Tallit is placed so that it covers the back and falls forward on the shoulders and every man should wear it during the common prayer. Giving one of these mantles to the young Jew at the ceremony of initiation to adult life – bar mitzvah – also represent a solemn part of the Judaic tradition. Oh, and one more interesting fact – the flag of Israel actually follows the basic scheme of a tallit: white background, with two thin celestial bands along it, and the shield of David in the center.
Both objects have special meaning for Judaism in their relationship with God. Therefore, they must be used strictly and exclusively according to the norms and rules established by the Torah and by God’s representatives. Nowadays, these objects have a variety of shapes, colors, sizes, and designs, so that everyone can adapt them to their personal clothing style. And, which is great, it’s possible to choose them from the comfort of one’s home, via great online shops like Jewish Shop and other similar websites.
- Scarves and veils. The dress of women who are more strict when it comes to religion is modest, as they always wear their hair covered with scarves. They normally dress conservatively, covering their clavicles, knees, and elbows in accordance with the principle of the Torah.
Women are always dressed in dark – not bright tones, and always in skirts that cover their knees. Some women also wear socks to cover their feet, although it’s not mandatory. Married women cover their hair, letting everyone else know that they aren’t free.

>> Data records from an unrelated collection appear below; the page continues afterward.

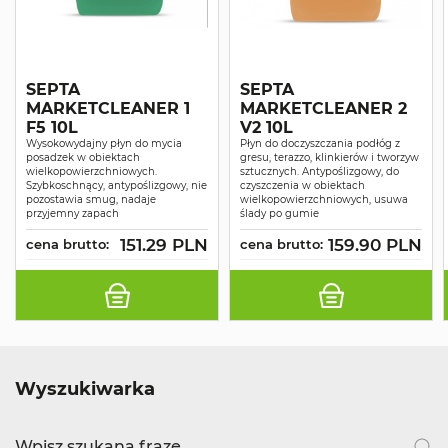
SEPTA
SEPTA
MARKETCLEANER 1
MARKETCLEANER 2
F5 10L
V2 10L
Wysokowydajny płyn do mycia
Płyn do doczyszczania podłóg z
posadzek w obiektach
gresu, terazzo, klinkierów i tworzyw
wielkopowierzchniowych.
sztucznych. Antypoślizgowy, do
Szybkoschnący, antypoślizgowy, nie
czyszczenia w obiektach
pozostawia smug, nadaje
wielkopowierzchniowych, usuwa
przyjemny zapach
ślady po gumie
151.29 PLN
159.90 PLN
cena brutto:
cena brutto:
Wyszukiwarka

It’s also stated that not only the lower parts of the body witness the fall of man but also the head that houses the intellect – maybe even more. Therefore, always having their head covered is a demonstration of their conscience that there’s something infinitely above their intellect. It symbolizes their humility and feeling of shame in the presence of God, just like kippah.
- This garment, if we could call it like that, consists of two small square leather boxes made of a kosher animal and attached to long straps. Each of the two boxes contains four sections of the Torah inside.

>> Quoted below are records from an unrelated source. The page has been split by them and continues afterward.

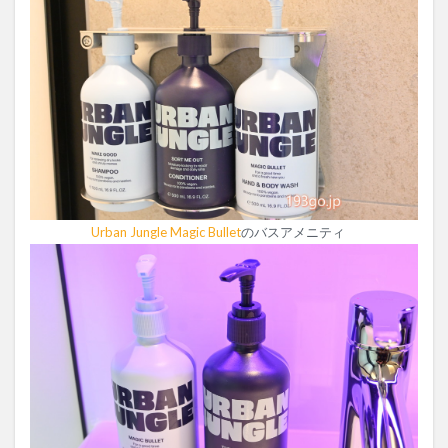
Urban Jungle Magic Bullet
のバスアメニティ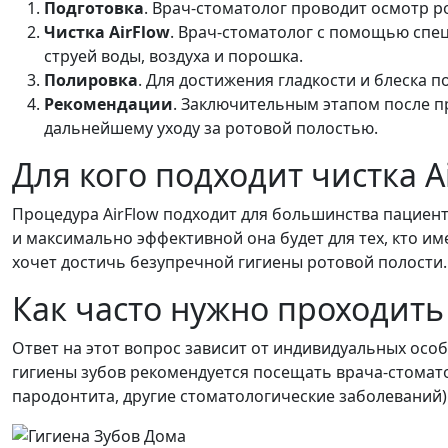
Подготовка
. Врач-стоматолог проводит осмотр 
Чистка AirFlow
. Врач-стоматолог с помощью спец
струей воды, воздуха и порошка.
Полировка
. Для достижения гладкости и блеска 
Рекомендации
. Заключительным этапом после п
дальнейшему уходу за ротовой полостью.
Для кого подходит чистка A
Процедура AirFlow подходит для большинства пациент
и максимально эффективной она будет для тех, кто име
хочет достичь безупречной гигиены ротовой полости.
Как часто нужно проходит
Ответ на этот вопрос зависит от индивидуальных ос
гигиены зубов рекомендуется посещать врача-стомато
пародонтита, другие стоматологические заболеваний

One of the boxes (“the arm tefillin”) is placed on the left arm – or the right if the person is left-handed. The leather strap is wrapped around the left hand and around the middle finger of that hand.
The other box (the “tefillin of the head”) is placed over the head, above the forehead, so that it rests on the brain. In this way, the attention is directed to the head, heart, and hand.
This teaches the Jews to devote themselves to the service of God in everything that’s thought, felt and done. It’s a constant reminder of Jewish identity in the house, in clothing and in the body. Putting on tefillin is the first precept (mitzvah) assumed by men just before their Bar Mitzvah.
Jewish men that are a little bit stricter when it comes to religion actually don’t wear shorts. This rule isn’t too strict like the one that states that women have to cover their knees, but it also depends on the environment in which they live. Judaism also forbids men to dress like women, and vice versa – for them, it’s more than a serious misdemeanor. Oh, and did you know that the Torah forbids the wearing of a wardrobe made of a mixture of wool and linen? In fact, the clothing company “Zara” once actually had to apologize to the Jewish community for having incurred what it considers a serious sin: mixing cotton and linen in the same garment. This mixture is strictly prohibited by Judaism, being considered a “hybrid” that goes against nature.
Well, we DO hope you know more about the Jewish clothing style after reading these lines. For some people this might seem too religious-linked, however, that’s how it actually is. The Jews have always been fond of their faith and even the things they put on every day reflect the values that enrich their whole existence – a truly respectful and outstanding gesture.